Father Schirripa, 30, was the team captain at St. John’s Seminary when the documentary was filmed earlier this year, and felt there was a deeper story about the team that needed to be told. He partnered with Coach Patrick Nee and Father Eric Cadin, the director of the office of vocations in the Archdiocese of Boston, to approach film producer Ann Gennaro. Gennaro’s role as content and communications specialist for the Boston archdiocese made her an ideal fit to direct the documentary.
Gennaro, 34, brought a valuable perspective to the project; she played basketball in high school, and while in college, joined the Fellowship of Catholic University Students (FOCUS) ministry. “Sports have always had a spiritual parallel in my life,” she said.
In filming the documentary, Gennaro contrasted scenes of serene moments of prayer with those of hoops practices and tournament games, to highlight seminary study is not merely relaxed reflection.
“Our lives, once we enter our vocation, is not one of quiet, contemplative, peaceful prayer. Rather, we are constantly engaged in a spiritual battle,” she explained.
The documentary’s official release, Nov. 6, is aligned with National Vocation Awareness Week, a period dedicated to promoting vocations to the priesthood, diaconate, and consecrated life. The U.S. Conference of Catholic Bishops (USCCB) began the weeklong celebration in 1976, and it is a time where interest in vocations is cultivated.
Father Schirripa said he was initially apprehensive about being alone if he pursued a priestly vocation. That fear soon faded, however, once he began bonding with his fellow seminary students, some of whom became his teammates.
“There’s a communal aspect to our salvation that is just so essential, and that’s the same as when a man prepares to become a priest,” Father Schirripa said.
Since being ordained in May, Father Schirripa has gone on to become the parochial vicar at Gate of Heaven-St. Brigid Parish in South Boston — “the heart of the city,” as he describes it.
The team, founded in May 2017, continues on without him.

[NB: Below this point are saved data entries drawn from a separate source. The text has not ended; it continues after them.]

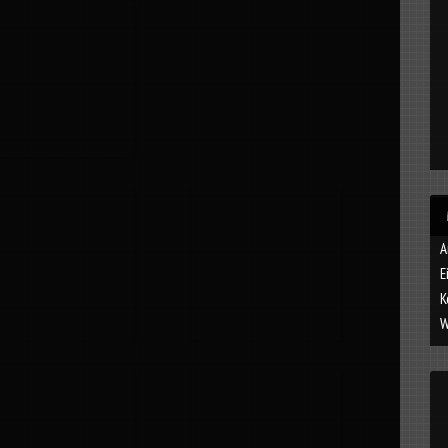
A
E
K
W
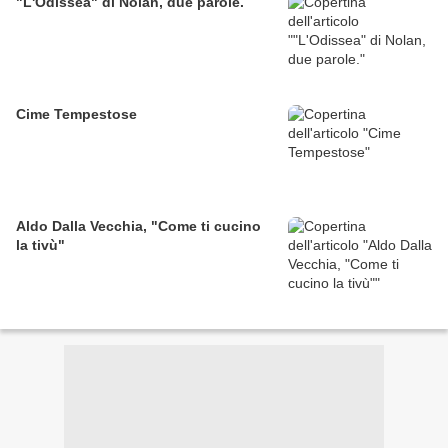
"L'Odissea" di Nolan, due parole.
Cime Tempestose
Aldo Dalla Vecchia, "Come ti cucino
la tivù"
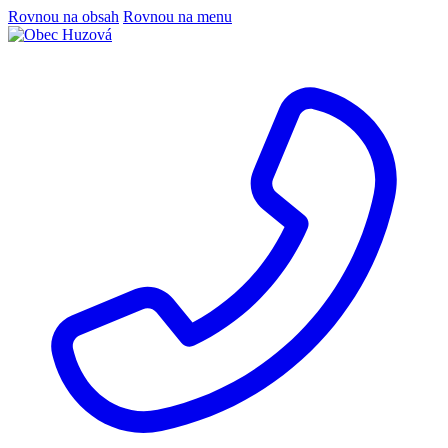
Rovnou na obsah
Rovnou na menu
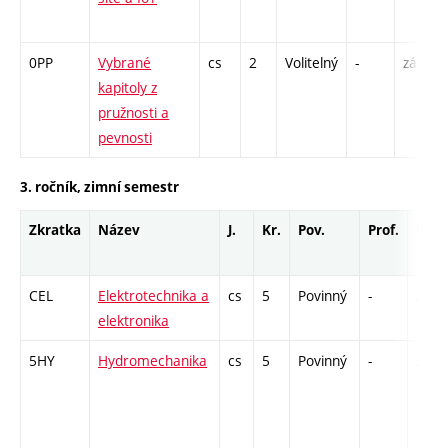
0PP
Vybrané
cs
2
Volitelný
-
zá
kapitoly z
pružnosti a
pevnosti
3. ročník, zimní semestr
Zkratka
Název
J.
Kr.
Pov.
Prof.
Uk.
CEL
Elektrotechnika a
cs
5
Povinný
-
zá,zk
elektronika
5HY
Hydromechanika
cs
5
Povinný
-
zá,zk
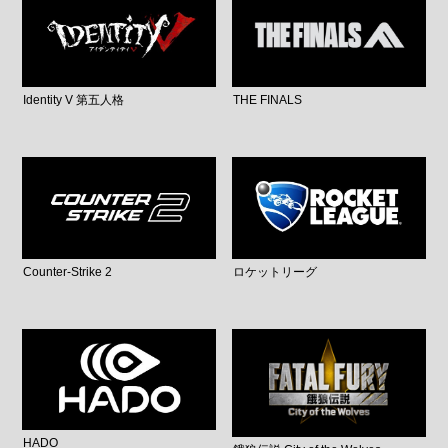
Identity V 第五人格
THE FINALS
Counter-Strike 2
ロケットリーグ
HADO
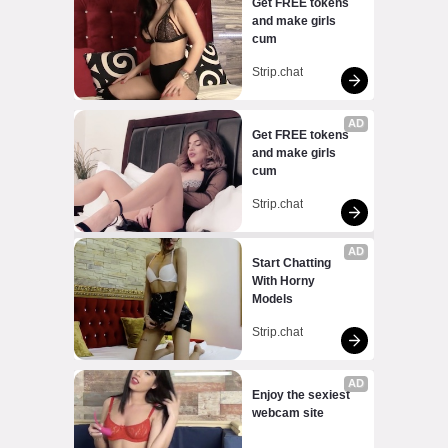
Get FREE tokens 
and make girls 
cum
Strip.chat
AD
Get FREE tokens 
and make girls 
cum
Strip.chat
AD
Start Chatting 
With Horny 
Models
Strip.chat
AD
Enjoy the sexiest 
webcam site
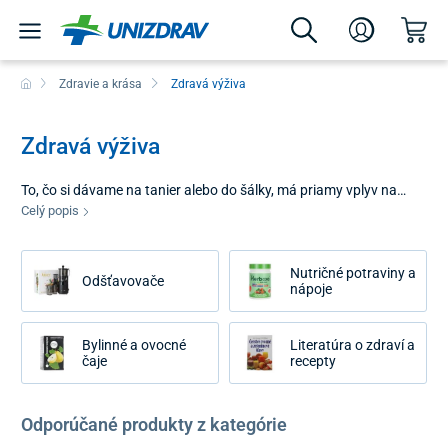
Zdravie a krása
Zdravá výživa
Zdravá výživa
To, čo si dávame na tanier alebo do šálky, má priamy vplyv na
našu každodennú energiu, náladu a dlhodobú kondíciu. Kategória
Celý popis
zdravá výživa nie je len o diétach, ale o hľadaní kvalitných
alternatív k bežným potravinám a o obohacovaní stravy o látky,
Nutričné potraviny a
ktoré v dnešnom jedálničku často chýbajú. Naším cieľom je
Odšťavovače
nápoje
ponúknuť vám produkty, ktoré skvele chutia a zároveň prinášajú
vášmu telu skutočný úžitok.
Bylinné a ovocné
Literatúra o zdraví a
čaje
recepty
Odporúčané produkty z kategórie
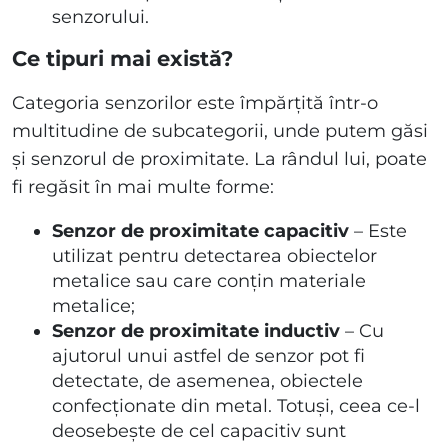
senzorului.
Ce tipuri mai există?
Categoria senzorilor este împărțită într-o
multitudine de subcategorii, unde putem găsi
și senzorul de proximitate. La rândul lui, poate
fi regăsit în mai multe forme:
Senzor de proximitate capacitiv
– Este
utilizat pentru detectarea obiectelor
metalice sau care conțin materiale
metalice;
Senzor de proximitate inductiv
– Cu
ajutorul unui astfel de senzor pot fi
detectate, de asemenea, obiectele
confecționate din metal. Totuși, ceea ce-l
deosebește de cel capacitiv sunt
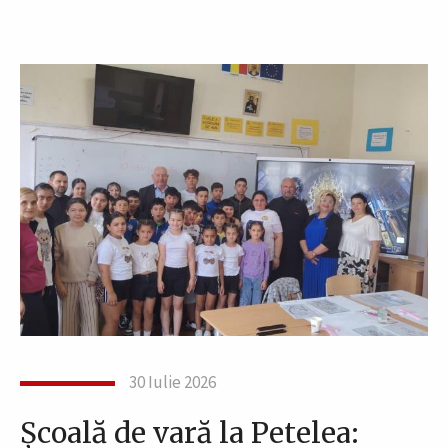
30 Iulie 2026
Școală de vară la Petelea:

Deacon Marcelo Ferrari, who was featured in the documentary and is now in his final year of seminary, played with Father Schirripa for four years, and is still waking up at 5 a.m. to practice his skills on the court before heading to chapel.
“It’s definitely about basketball, but it has less to do with basketball than we originally realized,” Deacon Ferrari, 27, said. “It has more to do with the fraternity we are building and the sacrifice that we are offering.”